Fonds national ATMPESS (excédents cotisation sur chaque bulletin de salaire AT/MP accident du travail maladie professionnelle)

+1,7 milliard € en 2022 +1,4 milliard € en 2023 +0,7 milliard € en 2024. 

Trajectoire : plus de 11 milliards € d’excédents d’ici 2027, finançant prévention, santé mentale au travail, réinsertion, innovations sociales.
TVA solidaire à 5,5 % pour ESUS, SIAE, EA, ESAT

Coût brut : environ 400 millions € par an Retombées attendues : environ 900 millions € (emplois, impôts, baisse du chômage).
Réserver 5 à 10 % des marchés publics aux structures de l’ESS, à qualité-prix équivalent.
Mettre en place une cotisation patronale sur la valeur ajoutée pour sécuriser durablement la protection sociale et corriger l’écart de traitement entre entreprises qui emploient des salariés et celles qui automatisent.
Obligation d’insertion inspirée de l’OETH : part minimale d’achats ou d’équivalents emplois confiée à des structures inclusives type SIAE 

Revenu universel 

Le revenu universel est un montant mensuel versé à toutes les personnes adultes pour garantir une sécurité de base.
Il ne remplace pas le travail, il ajoute une stabilité.

Exemple proposé :
800 € par mois pour les 18–25 ans en insertion ou transition.
Coût annuel :  9,6 milliards €.
Financement :
• 2 % des aides publiques inefficaces
• recettes nouvelles (multinationales + Zucman)
• simplification administrative

Effets attendus :
• baisse de la pauvreté des jeunes (–40 %)
• accès facilité à la formation
• baisse du non-recours
• meilleure stabilité économique globale

Taxation unitaire des multinationales

 La taxation unitaire vise à imposer les multinationales en fonction de leurs bénéfices mondiaux. Au total, la combinaison d’une taxe sur les ultrariches et d’une taxation unitaire des multinationales représente un potentiel de 38 à 46 milliards € de recettes annuelles. Ces montants permettraient de financer la suppression des coupes prévues sur les associations, l’ESS, la santé, l’éducation et la cohésion des territoires, de renforcer la lutte contre la pauvreté, le sans-abrisme et la précarité alimentaire, et d’investir dans la transition écologique et la santé mentale, sans demander d’effort supplémentaire aux classes populaires et moyennes.

Taxe Zucman : 

La taxe Zucman demande que les patrimoines >100 millions € versent au moins 2 % d’impôt, uniquement si leur taux effectif actuel est inférieur à 2 %.
Taux actuel payé par les grandes fortunes en France : ≈ 0,2 % de leur patrimoine.
Objectif : passer à 2 % → effort réel supplémentaire ≈ +1,8 % maximum.

Recettes estimées

Recette annuelle pour la France :  20 milliards €.

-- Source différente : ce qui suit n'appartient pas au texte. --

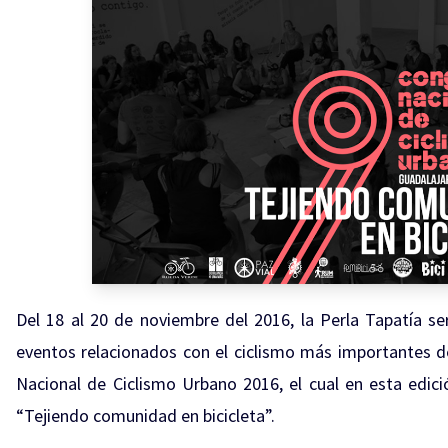
Del 18 al 20 de noviembre del 2016, la Perla Tapatía s
eventos relacionados con el ciclismo más importantes de
Nacional de Ciclismo Urbano 2016, el cual en esta edic
“Tejiendo comunidad en bicicleta”.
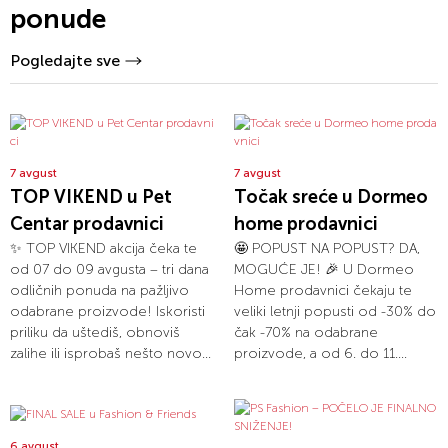
ponude
Pogledajte sve
7 avgust
7 avgust
TOP VIKEND u Pet
Točak sreće u Dormeo
Centar prodavnici
home prodavnici
✨ TOP VIKEND akcija čeka te
🤩 POPUST NA POPUST? DA,
od 07 do 09 avgusta – tri dana
MOGUĆE JE! 🎉 U Dormeo
odličnih ponuda na pažljivo
Home prodavnici čekaju te
odabrane proizvode! Iskoristi
veliki letnji popusti od -30% do
priliku da uštediš, obnoviš
čak -70% na odabrane
zalihe ili isprobaš nešto novo...
proizvode, a od 6. do 11....
6 avgust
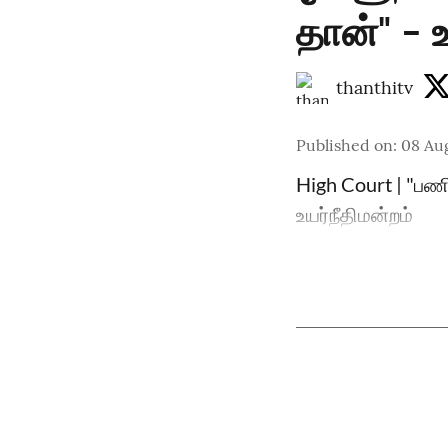
தான்" - உ
thanthitv
Published on
:
08 Au
High Court | "பண
உயர்நீதிமன்றம்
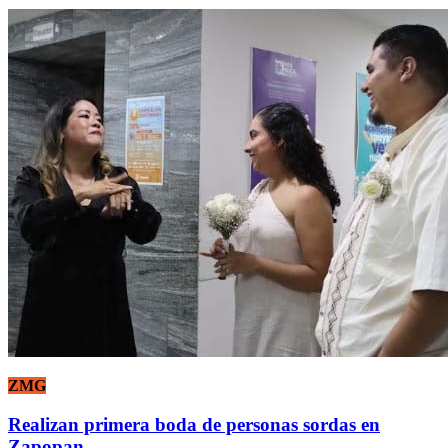
ZMG
Realizan primera boda de personas sordas en
Zapopan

Contre-arguments sur les oppositions à la Taxe Zucman:

1. “C’est confiscatoire” → FAUX
Le capital rapporte en moyenne 4 à 6 % par an.
Prélever 2 % laisse +2 à +4 % de croissance patrimoniale.

2. “Les riches vont fuir” → FAUX
Données du Conseil d’analyse économique :
Hausse fiscale de 2013 → départs des riches : 0,1 % (1 sur 1000).
Retour après baisse fiscale 2017 → quasi nul.
Conclusion : les plus riches sont beaucoup moins mobiles qu’on le répète.

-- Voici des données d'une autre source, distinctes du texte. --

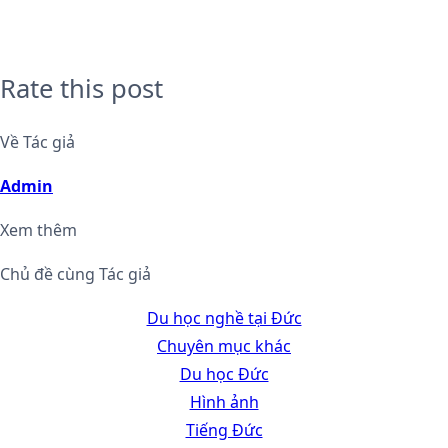
Rate this post
Về Tác giả
Admin
Xem thêm
Chủ đề cùng Tác giả
Du học nghề tại Đức
Chuyên mục khác
Du học Đức
Hình ảnh
Tiếng Đức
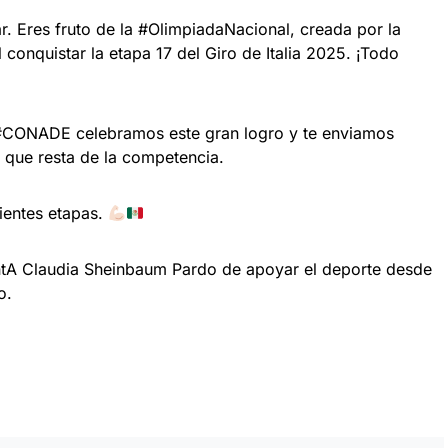
ar. Eres fruto de la #OlimpiadaNacional, creada por la
conquistar la etapa 17 del Giro de Italia 2025. ¡Todo
 #CONADE celebramos este gran logro y te enviamos
 que resta de la competencia.
ientes etapas.
ntA Claudia Sheinbaum Pardo de apoyar el deporte desde
o.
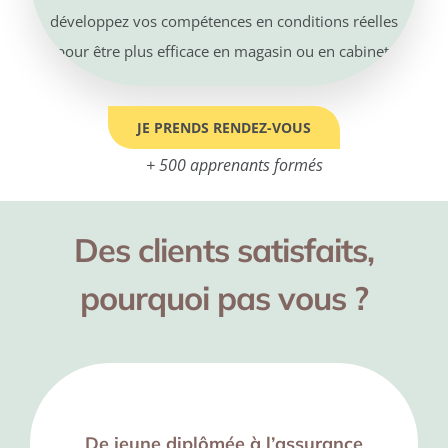
développez vos compétences en conditions réelles
pour être plus efficace en magasin ou en cabinet.
JE PRENDS RENDEZ-VOUS
+ 500 apprenants formés
Des clients satisfaits,
pourquoi pas vous ?
De jeune diplômée à l’assurance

3. “Cela va casser l’investissement” → FAUX
Les dividendes n’ont pas baissé lors des précédentes hausses.
Exemple : entre 2018 et 2023, malgré alourdissement ponctuel →
+70 % de dividendes distribués en France (record européen).

Cotisation des charges patronales sur la valeur ajoutée 

Aujourd’hui :
• les entreprises qui emploient des salariés cotisent beaucoup
• les entreprises très automatisées cotisent très peu
→ concurrence inéquitable + perte de recettes sociales

La cotisation sur la valeur ajoutée corrige cela.
Deux entreprises qui produisent la même richesse paient la même contribution sociale, qu’elles utilisent des salariés ou des machines. Recette prudente estimée :  2 milliards €.

​IV. PROPOSITION DE BUDGET ÉQUILIBRÉ, MODERNE ET STABLE

​Ce budget ne crée aucune charge supplémentaire pour les classes moyennes ni pour les PME, qui restent le cœur de l’économie.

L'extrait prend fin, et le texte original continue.